___ Dataset extract

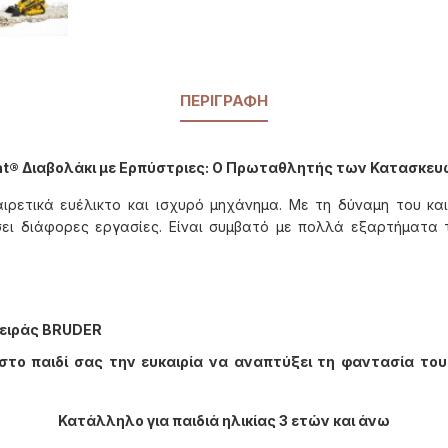
ΠΕΡΙΓΡΑΦΉ
t® Διαβολάκι με Ερπύστριες: Ο Πρωταθλητής των Κατασκε
ιρετικά ευέλικτο και ισχυρό μηχάνημα. Με τη δύναμη του και
έσει διάφορες εργασίες. Είναι συμβατό με πολλά εξαρτήματα
σειράς BRUDER
το παιδί σας την ευκαιρία να αναπτύξει τη φαντασία του 
Κατάλληλο για παιδιά ηλικίας 3 ετών και άνω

______

Once the pictures are removed, copy the listing exactly.

- [Exercise answer]
ΠΕΡΙΓΡΑΦΉ
t® Διαβολάκι με Ερπύστριες: Ο Πρωταθλητής των Κατασκε
ιρετικά ευέλικτο και ισχυρό μηχάνημα. Με τη δύναμη του και
έσει διάφορες εργασίες. Είναι συμβατό με πολλά εξαρτήματα
σειράς BRUDER
το παιδί σας την ευκαιρία να αναπτύξει τη φαντασία του 
Κατάλληλο για παιδιά ηλικίας 3 ετών και άνω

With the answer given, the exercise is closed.